And Friedrich (@fweber),Hi @fweber,
I've similar findings as @benyamin, but not exactly the same.
Tests done on my VM102 (https://forum.proxmox.com/threads/r...device-system-unresponsive.139160/post-691337, but the corresponding PVE node is no longer empty)
Both scsi drives on aio=io_uring.
1. VirtIO 0.1.208 (vgs=6): RDP is stable, IO stable/max, no issues
2. VirtIO 0.1.208 + CPU hotplug (vgs=3): huge RDP hangs, IO works, but lower Q32T16 Read performance
3. VirtIO 0.1.240 + CPU hotplug (vgs=3): medium RDP hangs, IO works, but lower Q32T16 Read performance
4. VirtIO 0.1.240 (vgs=6): buggy as reported
As always, using RND 4K Q32T16 test was super-easy to invoke the bug.

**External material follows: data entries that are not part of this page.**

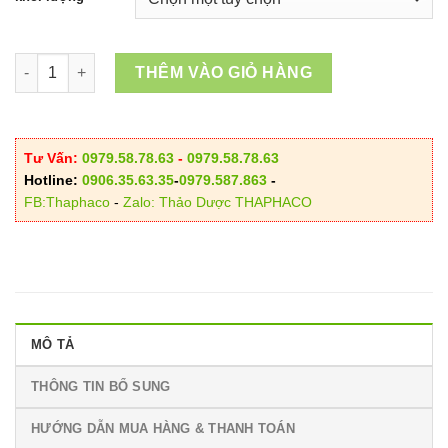
70.000VND
đến
250.000VND
Địa Chỉ Bán Thiên Nhiên Kiện Tại HCM – Uy Tín Tại TP.HCM số
THÊM VÀO GIỎ HÀNG
Tư Vấn:
0979.58.78.63
-
0979.58.78.63
Hotline:
0906.35.63.35
-
0979.587.863
-
FB:Thaphaco
-
Zalo: Thảo Dược THAPHACO
MÔ TẢ
THÔNG TIN BỔ SUNG
HƯỚNG DẪN MUA HÀNG & THANH TOÁN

So, there are no IO hangs / scsi alerts (with CPU hotplug / vgs = 3) on 0.1.240, but while the VM works, it appears to be unresponsive for up to 10s (for both 0.1.208 and 0.1.240), but data flow continues. So from user perspective it's buggy, but in reality it works (with lower IO performance) and the virtio problem is mitigated. "RDP hang" is not the exact definition - just the session seemed to be hanged, although this could be caused by multiple factors in this setup (some general resource congestion is evident here).
Long story short: This is a good case for debug, but not suitable setup for production.
Update: to be clear, iothread=1, SCSI Single and the tested drive was scsi1.
regarding to your latest github post (https://github.com/virtio-win/kvm-guest-drivers-windows/issues/756#issuecomment-2293748551),
please let me note that I'm able to invoke the bug with 4K request size as well (with aio=io_uring - being the most sensitive setup with SCSI Single and iothread=1 - it's almost 100%).
While I fully accept the idea of the newer kernels influence, still there have to be some clear presumption what is the link to 0.1.215 changes.
And as I also highly appreciate all @benyamin 's extreme efforts, which may lead to higher bandwidth, better stability and even to the final solution, I'll never stop thinking about the exact root cause in 0.1.215 - simply to prevent the same bug to be introduced once again in the future versions.
So in my view, there are two more or less independent "research rails":
1. Make VirtIO better without respect to driver's changes, i.e. resolve the bug and even add some premium (more bandwidth, etc.)
2. Analyze exact root cause, i.e. find the specific change/s in 0.1.215 (in comparison to 0.1.208), as the "1/0 switch" is still present there
Maybe I'm the only one here, but in that gtihub thread it's not always clear what is the scope (or a full idea behind) of each post and sometimes it's going to be messy/chaotic again. And I'm still not sure if the VirtIO guys are fully synced with our findings with some bigger picture.
Anyways, if you both will have some binaries to check out, you can send it to me (in PM, or so) and I'll try to check them too.
And the same is valid for @bbgeek17 as well. Thanks to you all.